Re: BUG #5120: Performance difference between running a query with named cursor and straight SELECT - Mailing list pgsql-bugs

From Tom Lane
Subject Re: BUG #5120: Performance difference between running a query with named cursor and straight SELECT
Date
Msg-id 14062.1255642397@sss.pgh.pa.us
Whole thread Raw
In response to Re: BUG #5120: Performance difference between running a query with named cursor and straight SELECT  (Steve McLellan <smclellan@mintel.com>)
List pgsql-bugs
Steve McLellan <smclellan@mintel.com> writes:
> Sorry, I should've tried that. The two explains are below; without cursor
> then with cursor.
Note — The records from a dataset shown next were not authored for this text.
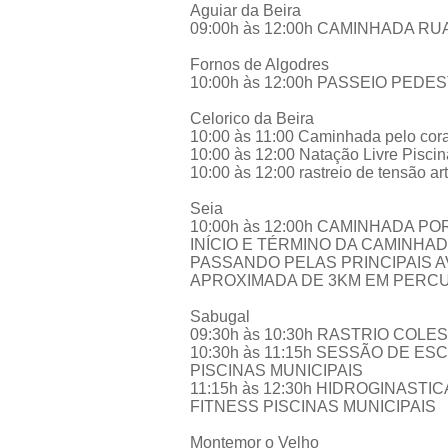
Aguiar da Beira
09:00h às 12:00h CAMINHADA RU
Fornos de Algodres
10:00h às 12:00h PASSEIO PED
Celorico da Beira
10:00 às 11:00 Caminhada pelo cor
10:00 às 12:00 Natação Livre Piscin
10:00 às 12:00 rastreio de tensão ar
Seia
10:00h às 12:00h CAMINHADA 
INÍCIO E TÉRMINO DA CAMINHA
PASSANDO PELAS PRINCIPAIS 
APROXIMADA DE 3KM EM PERC
Sabugal
09:30h às 10:30h RASTRIO COLE
10:30h às 11:15h SESSÃO DE E
PISCINAS MUNICIPAIS
11:15h às 12:30h HIDROGINASTI
FITNESS PISCINAS MUNICIPAIS
Montemor o Velho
I don't know enough to reliably say whether there's
> anything wrong with either (we use default_statistics_target=100 although
> the estimates don't look right for some of the query fragments), but they're
> certainly very different.

Right, so the cursor plan is one that is estimated to take 3x longer,
but can deliver rows starting right away, where the other plan will have
a long delay and then spit everything out in a bunch.  It's not a bad
tradeoff, if the estimate were right.  The killer mistake is here:

>    ->  Index Scan using "Originator Type" on originator_dimension
>  (cost=0.00..125.29 rows=1 width=4) (actual time=26.067..41.906 rows=169
> loops=1)
>          Index Cond: ("Originator Type" = 'NO DATA'::text)
>          Filter: ("Area" = ANY ('{National,"Phoenix, AZ"}'::text[]))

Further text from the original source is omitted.